Italy, one of the G20 members, is plagued this year by new and old problems, such as a sluggish growth, heavy debt, high unemployment, and a severe crisis in the banking sector. Currently, Italy's debt totals 2.3 trillion euros (2.63 trillion U.S. dollars), and its unemployment rate rose to 12 percent last year from 8.4 percent in 2010.

Meanwhile, Britain's and Germany's economic growth are hampered by their domestic political or social problems.

Britain will hold a referendum to decide whether it will remain within the European Union (EU) or not; the uncertain outcome of the referendum undermines confidence in Britain's, and even Europe's, economic growth.

And the refugee crisis has become the toughest problem facing Germany's economic growth, and analysts say that Germany's economic growth would suffer a further setback if the problem is not tackled properly.

The economy of the United States, a key member of the G20, is recovering, but this does not benefit all Americans. Ordinary Americans' incomes have been dropping and the wealth gap in the country is widening further.

According to statistics, real incomes of U.S. households have slid over the past 15 years, and the labor force participation rate has reached record lows over the past decades.
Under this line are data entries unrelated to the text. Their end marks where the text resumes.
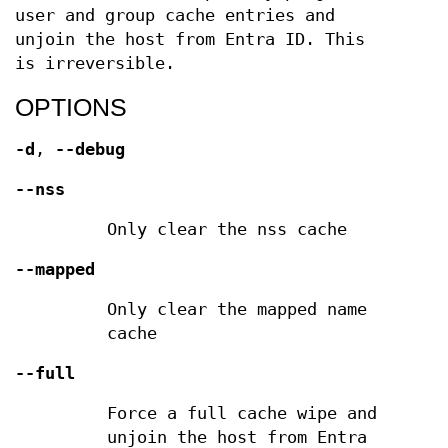
user and group cache entries and
unjoin the host from Entra ID. This
is irreversible.
OPTIONS
-d
,
--debug
--nss
Only clear the nss cache
--mapped
Only clear the mapped name
cache
--full
Force a full cache wipe and
unjoin the host from Entra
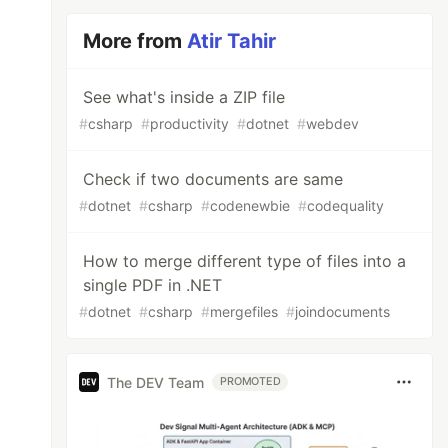
More from
Atir Tahir
s
))
See what's inside a ZIP file
#
csharp
#
productivity
#
dotnet
#
webdev
Check if two documents are same
#
dotnet
#
csharp
#
codenewbie
#
codequality
How to merge different type of files into a
single PDF in .NET
#
dotnet
#
csharp
#
mergefiles
#
joindocuments
The DEV Team
PROMOTED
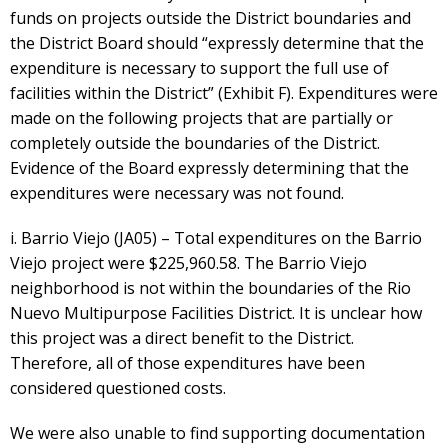
funds on projects outside the District boundaries and
the District Board should “expressly determine that the
expenditure is necessary to support the full use of
facilities within the District” (Exhibit F). Expenditures were
made on the following projects that are partially or
completely outside the boundaries of the District.
Evidence of the Board expressly determining that the
expenditures were necessary was not found.
i. Barrio Viejo (JA05) – Total expenditures on the Barrio
Viejo project were $225,960.58. The Barrio Viejo
neighborhood is not within the boundaries of the Rio
Nuevo Multipurpose Facilities District. It is unclear how
this project was a direct benefit to the District.
Therefore, all of those expenditures have been
considered questioned costs.
We were also unable to find supporting documentation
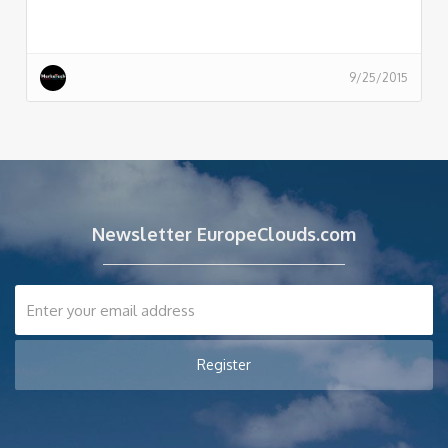
9/25/2015
Newsletter EuropeClouds.com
A sustainable growth of the U.S. economy, experts say, is not guaranteed.

Meanwhile, some developing members in the G20 are seeing a reduction in imports and a shrinking manufacturing sector, due to historical factors or economic slowdowns in developed countries. And the depreciation pressure on their currencies is mounting amid an anticipated interest rate hike by the U.S. Federal Reserve.

For example, Argentina is facing a depreciation pressure as its foreign reserves slump due to sliding commodity prices on the market. As is typical for developing countries, Argentina is also experiencing an increasing fiscal deficit and swelling inflation due to its expansive fiscal policies and money supply.

The worst economic recession over the past 25 years in Brazil has also had an impact on Argentina. Argentine economist Gustavo Girado believes that most developing countries need investment and financing to make up for their trade gaps, and how to establish a more effective and broader multilateral mechanism for developing countries to resist financial risks should become a topic for this year's G20 summit.